*INFORMATION SHOWN:*
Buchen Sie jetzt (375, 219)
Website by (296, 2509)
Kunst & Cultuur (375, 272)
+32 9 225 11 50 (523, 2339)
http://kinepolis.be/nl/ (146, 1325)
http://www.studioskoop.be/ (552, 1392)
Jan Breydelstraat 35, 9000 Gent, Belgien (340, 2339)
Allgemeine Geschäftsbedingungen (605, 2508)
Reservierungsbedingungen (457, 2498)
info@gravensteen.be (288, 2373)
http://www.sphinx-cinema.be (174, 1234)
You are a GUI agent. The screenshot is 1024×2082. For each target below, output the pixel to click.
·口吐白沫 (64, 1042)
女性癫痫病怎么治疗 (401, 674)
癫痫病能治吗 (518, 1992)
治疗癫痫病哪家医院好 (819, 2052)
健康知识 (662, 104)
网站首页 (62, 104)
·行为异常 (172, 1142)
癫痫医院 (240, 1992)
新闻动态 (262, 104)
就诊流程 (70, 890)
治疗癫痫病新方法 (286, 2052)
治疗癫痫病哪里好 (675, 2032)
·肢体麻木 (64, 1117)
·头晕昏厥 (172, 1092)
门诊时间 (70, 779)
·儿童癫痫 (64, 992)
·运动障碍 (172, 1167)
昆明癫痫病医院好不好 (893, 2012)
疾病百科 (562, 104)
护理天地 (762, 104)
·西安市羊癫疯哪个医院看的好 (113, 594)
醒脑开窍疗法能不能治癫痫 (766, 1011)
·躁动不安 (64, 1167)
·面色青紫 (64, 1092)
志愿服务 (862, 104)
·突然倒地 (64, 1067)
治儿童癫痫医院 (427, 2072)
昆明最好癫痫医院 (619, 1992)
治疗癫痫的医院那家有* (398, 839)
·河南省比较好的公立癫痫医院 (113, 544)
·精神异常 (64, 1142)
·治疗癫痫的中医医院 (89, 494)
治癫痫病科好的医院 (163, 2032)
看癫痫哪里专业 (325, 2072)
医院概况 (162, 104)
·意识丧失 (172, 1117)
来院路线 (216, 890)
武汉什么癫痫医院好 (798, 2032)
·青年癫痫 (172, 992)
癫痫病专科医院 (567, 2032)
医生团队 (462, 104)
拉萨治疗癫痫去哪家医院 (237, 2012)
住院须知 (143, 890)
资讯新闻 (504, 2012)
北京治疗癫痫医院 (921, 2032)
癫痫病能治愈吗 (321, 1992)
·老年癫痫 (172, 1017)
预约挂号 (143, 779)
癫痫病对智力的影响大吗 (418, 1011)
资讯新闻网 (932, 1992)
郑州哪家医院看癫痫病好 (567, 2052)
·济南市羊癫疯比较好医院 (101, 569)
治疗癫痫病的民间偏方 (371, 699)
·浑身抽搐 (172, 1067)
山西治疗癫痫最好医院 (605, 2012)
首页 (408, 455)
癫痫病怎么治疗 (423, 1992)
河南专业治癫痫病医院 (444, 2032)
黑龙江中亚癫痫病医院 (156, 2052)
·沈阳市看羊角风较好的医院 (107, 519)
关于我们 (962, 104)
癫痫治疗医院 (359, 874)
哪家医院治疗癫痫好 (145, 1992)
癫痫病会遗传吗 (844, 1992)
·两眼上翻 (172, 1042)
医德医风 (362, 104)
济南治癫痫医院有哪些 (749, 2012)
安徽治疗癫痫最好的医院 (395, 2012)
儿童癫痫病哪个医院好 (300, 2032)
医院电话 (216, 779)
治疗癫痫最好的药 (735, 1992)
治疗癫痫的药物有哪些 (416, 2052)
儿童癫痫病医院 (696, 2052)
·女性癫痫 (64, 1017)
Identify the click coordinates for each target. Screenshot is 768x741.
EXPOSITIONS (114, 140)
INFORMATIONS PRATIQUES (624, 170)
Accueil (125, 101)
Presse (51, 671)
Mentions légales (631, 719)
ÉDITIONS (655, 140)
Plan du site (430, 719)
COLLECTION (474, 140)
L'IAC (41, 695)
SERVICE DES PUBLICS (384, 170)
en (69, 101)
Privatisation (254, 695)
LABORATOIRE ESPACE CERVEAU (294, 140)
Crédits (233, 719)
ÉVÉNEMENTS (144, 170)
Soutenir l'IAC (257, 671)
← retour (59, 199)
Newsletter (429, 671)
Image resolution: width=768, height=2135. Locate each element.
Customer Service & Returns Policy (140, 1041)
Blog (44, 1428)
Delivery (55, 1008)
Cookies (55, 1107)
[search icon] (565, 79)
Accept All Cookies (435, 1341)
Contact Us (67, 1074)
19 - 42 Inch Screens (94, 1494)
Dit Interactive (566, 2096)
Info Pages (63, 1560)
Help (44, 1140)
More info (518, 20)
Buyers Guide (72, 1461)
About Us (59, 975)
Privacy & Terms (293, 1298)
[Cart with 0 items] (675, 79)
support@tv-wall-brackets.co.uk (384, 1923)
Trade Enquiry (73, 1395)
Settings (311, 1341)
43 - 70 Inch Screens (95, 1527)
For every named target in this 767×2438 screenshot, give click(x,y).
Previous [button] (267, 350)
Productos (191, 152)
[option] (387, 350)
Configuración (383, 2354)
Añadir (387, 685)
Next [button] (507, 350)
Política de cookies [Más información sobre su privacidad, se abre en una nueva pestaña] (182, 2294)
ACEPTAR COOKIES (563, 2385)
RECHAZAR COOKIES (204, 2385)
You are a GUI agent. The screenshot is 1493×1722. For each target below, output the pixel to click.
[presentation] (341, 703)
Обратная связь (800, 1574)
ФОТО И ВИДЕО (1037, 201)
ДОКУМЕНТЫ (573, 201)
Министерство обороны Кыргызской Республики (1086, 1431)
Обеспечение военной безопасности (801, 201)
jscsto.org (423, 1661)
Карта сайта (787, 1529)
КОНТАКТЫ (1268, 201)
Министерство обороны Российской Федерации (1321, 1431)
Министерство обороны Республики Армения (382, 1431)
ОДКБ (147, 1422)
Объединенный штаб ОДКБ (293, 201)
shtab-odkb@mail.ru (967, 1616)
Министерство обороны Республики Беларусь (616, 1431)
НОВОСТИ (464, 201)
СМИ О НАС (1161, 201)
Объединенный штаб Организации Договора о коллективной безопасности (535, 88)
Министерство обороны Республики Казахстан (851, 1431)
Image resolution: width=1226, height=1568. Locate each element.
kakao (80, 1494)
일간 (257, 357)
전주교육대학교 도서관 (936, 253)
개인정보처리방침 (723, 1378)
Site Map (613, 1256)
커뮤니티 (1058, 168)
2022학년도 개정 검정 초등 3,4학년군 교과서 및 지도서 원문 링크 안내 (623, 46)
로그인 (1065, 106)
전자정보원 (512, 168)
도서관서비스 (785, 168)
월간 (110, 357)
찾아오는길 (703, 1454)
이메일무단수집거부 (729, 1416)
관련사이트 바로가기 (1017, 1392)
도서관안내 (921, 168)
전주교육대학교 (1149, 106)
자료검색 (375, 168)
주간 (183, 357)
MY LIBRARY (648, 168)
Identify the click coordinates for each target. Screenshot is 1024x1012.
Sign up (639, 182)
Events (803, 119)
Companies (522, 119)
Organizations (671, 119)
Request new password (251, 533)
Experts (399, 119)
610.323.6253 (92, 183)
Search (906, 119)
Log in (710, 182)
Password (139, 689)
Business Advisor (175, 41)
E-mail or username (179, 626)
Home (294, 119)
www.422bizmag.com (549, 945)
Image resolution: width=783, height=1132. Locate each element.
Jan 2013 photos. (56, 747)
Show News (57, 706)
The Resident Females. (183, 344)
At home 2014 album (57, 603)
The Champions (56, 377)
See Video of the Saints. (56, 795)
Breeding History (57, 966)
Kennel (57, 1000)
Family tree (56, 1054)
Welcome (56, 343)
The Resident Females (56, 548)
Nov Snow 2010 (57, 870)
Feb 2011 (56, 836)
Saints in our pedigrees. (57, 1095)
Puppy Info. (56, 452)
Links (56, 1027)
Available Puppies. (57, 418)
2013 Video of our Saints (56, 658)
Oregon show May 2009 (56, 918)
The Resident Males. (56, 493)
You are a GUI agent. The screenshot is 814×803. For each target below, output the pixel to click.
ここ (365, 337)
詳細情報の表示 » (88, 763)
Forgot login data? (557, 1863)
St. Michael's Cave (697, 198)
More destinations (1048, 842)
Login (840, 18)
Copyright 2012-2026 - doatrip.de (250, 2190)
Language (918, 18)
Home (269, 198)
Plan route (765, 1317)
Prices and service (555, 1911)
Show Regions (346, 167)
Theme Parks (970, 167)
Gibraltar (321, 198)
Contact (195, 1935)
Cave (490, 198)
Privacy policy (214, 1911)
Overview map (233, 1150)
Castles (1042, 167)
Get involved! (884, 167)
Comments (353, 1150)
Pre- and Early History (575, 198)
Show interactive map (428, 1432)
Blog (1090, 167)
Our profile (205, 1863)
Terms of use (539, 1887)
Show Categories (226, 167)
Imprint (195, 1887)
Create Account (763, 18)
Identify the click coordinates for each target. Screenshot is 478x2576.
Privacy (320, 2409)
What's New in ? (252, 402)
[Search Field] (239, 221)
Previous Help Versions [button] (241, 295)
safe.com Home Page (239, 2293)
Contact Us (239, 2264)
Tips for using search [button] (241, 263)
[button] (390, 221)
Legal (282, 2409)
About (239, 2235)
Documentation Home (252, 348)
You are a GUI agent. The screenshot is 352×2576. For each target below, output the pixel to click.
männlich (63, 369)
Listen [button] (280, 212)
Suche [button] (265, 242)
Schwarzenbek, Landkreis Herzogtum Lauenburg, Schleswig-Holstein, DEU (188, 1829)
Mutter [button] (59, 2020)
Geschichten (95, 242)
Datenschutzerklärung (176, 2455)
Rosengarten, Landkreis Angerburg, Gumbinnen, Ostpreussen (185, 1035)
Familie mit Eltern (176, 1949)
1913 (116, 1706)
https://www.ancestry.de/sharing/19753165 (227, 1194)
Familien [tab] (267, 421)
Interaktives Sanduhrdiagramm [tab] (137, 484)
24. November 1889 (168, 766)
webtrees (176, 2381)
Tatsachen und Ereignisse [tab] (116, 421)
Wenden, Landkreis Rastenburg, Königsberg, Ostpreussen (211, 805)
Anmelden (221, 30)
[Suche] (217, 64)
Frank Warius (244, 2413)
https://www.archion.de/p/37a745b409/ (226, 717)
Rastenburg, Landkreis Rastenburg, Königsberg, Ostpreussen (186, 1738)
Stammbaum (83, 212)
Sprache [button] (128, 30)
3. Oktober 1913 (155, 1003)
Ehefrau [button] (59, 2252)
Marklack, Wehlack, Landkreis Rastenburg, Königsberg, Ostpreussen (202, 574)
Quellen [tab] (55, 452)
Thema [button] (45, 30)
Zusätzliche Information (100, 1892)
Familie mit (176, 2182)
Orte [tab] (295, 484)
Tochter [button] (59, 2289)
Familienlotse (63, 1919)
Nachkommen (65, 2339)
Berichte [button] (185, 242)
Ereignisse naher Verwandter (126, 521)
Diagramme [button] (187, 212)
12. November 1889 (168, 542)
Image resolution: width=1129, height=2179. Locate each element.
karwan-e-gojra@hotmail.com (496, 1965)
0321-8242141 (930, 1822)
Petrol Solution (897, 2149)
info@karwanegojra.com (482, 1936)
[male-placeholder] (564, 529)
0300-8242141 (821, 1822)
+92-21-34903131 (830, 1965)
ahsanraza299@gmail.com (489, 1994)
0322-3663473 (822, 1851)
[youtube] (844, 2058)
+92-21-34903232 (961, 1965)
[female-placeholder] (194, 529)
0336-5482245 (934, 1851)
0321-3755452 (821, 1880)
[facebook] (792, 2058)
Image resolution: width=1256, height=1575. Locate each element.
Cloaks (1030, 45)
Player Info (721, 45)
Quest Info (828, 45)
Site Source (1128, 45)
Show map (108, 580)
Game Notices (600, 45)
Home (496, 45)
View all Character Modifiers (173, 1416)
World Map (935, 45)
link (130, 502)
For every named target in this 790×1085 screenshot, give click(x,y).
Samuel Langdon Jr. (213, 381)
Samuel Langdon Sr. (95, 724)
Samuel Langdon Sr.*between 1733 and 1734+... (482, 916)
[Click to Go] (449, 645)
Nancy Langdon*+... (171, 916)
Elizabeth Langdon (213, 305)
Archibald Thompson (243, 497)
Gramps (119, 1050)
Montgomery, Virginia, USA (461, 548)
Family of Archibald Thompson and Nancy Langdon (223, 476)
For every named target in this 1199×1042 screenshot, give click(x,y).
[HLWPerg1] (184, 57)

*EXERCISE:* Taking the line that contains "[Click to Go] (449, 645)" as the first and the last line of the material as the final one, transcribe that span exactly and include nothing else.

*TASK SOLUTION:*
[Click to Go] (449, 645)
Nancy Langdon*+... (171, 916)
Elizabeth Langdon (213, 305)
Archibald Thompson (243, 497)
Gramps (119, 1050)
Montgomery, Virginia, USA (461, 548)
Family of Archibald Thompson and Nancy Langdon (223, 476)
For every named target in this 1199×1042 screenshot, give click(x,y).
[HLWPerg1] (184, 57)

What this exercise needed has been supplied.